» **WHAT IS BEING ASKED**: Repeat verbatim, and only, the lines of the data below, beginning at the line that contains "four-story commercial project to learn about" and stopping after the line that contains "It lets you know who programs the computer.".

» **SUPPLIED RECORDS**:
----------------
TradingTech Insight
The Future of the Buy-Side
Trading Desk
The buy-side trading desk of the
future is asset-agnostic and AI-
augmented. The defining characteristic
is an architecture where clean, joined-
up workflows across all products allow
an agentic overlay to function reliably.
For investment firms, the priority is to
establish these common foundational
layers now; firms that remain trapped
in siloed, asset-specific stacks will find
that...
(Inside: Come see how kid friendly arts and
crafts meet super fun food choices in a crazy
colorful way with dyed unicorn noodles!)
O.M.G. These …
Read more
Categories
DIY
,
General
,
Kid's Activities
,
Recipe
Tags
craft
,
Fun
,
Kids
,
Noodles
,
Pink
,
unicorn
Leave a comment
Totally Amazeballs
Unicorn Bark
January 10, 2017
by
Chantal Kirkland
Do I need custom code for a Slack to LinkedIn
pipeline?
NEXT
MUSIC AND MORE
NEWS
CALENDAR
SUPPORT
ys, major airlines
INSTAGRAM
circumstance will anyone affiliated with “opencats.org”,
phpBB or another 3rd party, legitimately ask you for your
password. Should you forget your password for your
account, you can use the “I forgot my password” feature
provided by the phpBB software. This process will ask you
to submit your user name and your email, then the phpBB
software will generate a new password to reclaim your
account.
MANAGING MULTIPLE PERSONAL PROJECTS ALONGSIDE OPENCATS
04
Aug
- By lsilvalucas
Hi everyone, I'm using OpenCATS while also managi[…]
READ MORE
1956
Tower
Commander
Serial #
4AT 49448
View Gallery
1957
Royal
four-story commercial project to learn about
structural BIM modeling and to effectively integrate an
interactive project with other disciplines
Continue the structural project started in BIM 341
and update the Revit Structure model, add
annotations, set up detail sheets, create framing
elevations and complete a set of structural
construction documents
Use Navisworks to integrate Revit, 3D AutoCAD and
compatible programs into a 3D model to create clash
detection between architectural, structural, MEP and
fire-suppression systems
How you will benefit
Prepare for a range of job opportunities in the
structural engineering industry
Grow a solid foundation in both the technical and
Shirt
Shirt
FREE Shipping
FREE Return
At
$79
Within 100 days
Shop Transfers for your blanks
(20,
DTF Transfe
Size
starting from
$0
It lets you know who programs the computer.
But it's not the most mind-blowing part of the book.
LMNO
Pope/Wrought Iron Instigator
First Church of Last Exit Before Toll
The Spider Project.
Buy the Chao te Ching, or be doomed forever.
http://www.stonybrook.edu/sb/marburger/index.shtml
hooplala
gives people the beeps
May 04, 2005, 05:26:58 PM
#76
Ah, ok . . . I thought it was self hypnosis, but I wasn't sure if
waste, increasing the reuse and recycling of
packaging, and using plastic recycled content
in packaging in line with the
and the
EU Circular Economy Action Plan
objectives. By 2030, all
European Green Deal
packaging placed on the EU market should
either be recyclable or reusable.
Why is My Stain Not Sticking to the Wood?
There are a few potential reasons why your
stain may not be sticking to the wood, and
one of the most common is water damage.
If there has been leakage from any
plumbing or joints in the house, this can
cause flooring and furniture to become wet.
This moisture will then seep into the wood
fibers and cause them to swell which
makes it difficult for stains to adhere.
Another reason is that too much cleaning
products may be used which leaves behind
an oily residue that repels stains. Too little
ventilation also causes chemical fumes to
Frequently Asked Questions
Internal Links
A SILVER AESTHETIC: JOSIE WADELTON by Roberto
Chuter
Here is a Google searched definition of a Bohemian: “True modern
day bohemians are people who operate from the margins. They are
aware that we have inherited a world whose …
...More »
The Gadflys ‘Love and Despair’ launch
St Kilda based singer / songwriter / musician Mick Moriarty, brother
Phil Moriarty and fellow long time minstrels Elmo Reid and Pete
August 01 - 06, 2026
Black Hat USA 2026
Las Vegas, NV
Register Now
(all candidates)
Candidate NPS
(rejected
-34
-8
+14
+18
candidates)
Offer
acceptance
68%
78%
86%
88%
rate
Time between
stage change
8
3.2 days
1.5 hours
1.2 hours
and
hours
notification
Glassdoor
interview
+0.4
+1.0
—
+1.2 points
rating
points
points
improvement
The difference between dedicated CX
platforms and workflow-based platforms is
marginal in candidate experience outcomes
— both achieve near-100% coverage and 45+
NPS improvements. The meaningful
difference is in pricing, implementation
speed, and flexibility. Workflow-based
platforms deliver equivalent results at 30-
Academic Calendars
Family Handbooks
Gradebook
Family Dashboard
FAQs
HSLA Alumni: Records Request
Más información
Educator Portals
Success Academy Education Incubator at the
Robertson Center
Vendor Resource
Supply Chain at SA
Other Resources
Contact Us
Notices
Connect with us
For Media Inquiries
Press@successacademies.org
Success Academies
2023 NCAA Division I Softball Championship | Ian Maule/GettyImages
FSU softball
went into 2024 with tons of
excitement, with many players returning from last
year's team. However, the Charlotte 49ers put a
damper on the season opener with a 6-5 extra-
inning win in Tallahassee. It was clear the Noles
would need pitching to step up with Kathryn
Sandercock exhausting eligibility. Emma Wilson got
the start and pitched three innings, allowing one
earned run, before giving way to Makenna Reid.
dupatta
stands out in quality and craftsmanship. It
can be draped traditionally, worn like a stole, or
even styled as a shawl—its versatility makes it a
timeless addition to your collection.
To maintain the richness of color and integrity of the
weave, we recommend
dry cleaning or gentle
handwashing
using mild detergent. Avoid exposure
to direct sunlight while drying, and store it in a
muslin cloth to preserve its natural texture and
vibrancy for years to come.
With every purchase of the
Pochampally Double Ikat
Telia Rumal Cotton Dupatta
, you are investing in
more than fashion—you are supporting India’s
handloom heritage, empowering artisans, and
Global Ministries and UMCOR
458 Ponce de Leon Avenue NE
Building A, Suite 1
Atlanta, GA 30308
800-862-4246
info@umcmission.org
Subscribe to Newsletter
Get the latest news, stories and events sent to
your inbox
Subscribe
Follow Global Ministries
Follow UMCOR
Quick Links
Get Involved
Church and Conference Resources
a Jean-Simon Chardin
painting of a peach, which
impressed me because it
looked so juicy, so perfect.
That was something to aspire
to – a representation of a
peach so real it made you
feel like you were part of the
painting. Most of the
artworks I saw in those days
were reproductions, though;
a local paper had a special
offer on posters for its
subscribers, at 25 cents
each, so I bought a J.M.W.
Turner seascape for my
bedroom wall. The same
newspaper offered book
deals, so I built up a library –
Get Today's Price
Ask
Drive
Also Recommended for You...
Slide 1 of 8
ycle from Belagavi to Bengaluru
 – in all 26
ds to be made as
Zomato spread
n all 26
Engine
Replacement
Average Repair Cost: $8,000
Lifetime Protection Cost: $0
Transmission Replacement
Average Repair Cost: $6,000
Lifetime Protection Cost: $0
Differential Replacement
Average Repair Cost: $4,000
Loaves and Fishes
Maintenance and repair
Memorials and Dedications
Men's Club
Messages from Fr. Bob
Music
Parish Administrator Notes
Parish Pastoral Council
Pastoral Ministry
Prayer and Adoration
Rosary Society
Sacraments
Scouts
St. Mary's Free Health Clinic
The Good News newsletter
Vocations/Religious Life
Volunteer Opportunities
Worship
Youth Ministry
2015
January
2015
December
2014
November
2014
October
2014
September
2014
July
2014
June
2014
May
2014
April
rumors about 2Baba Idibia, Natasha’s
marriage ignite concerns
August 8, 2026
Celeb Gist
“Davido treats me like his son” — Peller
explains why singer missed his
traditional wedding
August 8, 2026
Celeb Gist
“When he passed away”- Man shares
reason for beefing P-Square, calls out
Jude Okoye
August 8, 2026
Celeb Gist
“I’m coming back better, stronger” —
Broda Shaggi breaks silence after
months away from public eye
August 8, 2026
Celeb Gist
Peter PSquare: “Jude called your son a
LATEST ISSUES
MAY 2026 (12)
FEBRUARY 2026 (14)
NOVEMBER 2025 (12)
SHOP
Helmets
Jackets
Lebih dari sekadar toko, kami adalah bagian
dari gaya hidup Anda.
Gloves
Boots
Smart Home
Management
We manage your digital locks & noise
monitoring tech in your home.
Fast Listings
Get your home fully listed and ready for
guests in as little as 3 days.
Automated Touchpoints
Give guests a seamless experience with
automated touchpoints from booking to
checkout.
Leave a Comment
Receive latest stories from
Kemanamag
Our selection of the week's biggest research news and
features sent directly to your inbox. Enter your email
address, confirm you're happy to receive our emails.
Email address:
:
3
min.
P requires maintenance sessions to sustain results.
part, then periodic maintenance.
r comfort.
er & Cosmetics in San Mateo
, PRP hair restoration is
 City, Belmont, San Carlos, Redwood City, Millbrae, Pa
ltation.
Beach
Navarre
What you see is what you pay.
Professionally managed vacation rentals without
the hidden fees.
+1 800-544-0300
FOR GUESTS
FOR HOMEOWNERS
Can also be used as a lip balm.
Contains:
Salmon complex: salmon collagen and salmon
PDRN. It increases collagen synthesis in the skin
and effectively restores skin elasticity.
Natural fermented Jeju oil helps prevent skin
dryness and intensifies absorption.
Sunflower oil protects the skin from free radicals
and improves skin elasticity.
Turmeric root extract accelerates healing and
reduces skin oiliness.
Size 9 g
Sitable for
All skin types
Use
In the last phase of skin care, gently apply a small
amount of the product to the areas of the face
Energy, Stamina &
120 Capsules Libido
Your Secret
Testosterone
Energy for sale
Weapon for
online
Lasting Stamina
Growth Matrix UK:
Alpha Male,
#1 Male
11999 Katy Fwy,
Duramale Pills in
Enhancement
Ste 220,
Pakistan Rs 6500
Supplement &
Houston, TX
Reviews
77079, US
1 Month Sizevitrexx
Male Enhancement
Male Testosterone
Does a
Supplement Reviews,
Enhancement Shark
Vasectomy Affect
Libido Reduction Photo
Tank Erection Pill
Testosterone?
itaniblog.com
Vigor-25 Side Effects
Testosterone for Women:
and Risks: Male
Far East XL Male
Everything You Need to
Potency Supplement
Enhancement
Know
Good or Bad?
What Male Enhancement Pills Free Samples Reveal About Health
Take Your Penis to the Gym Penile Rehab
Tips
----------------
» **ANSWER FOR THIS EXERCISE**:
four-story commercial project to learn about
structural BIM modeling and to effectively integrate an
interactive project with other disciplines
Continue the structural project started in BIM 341
and update the Revit Structure model, add
annotations, set up detail sheets, create framing
elevations and complete a set of structural
construction documents
Use Navisworks to integrate Revit, 3D AutoCAD and
compatible programs into a 3D model to create clash
detection between architectural, structural, MEP and
fire-suppression systems
How you will benefit
Prepare for a range of job opportunities in the
structural engineering industry
Grow a solid foundation in both the technical and
Shirt
Shirt
FREE Shipping
FREE Return
At
$79
Within 100 days
Shop Transfers for your blanks
(20,
DTF Transfe
Size
starting from
$0
It lets you know who programs the computer.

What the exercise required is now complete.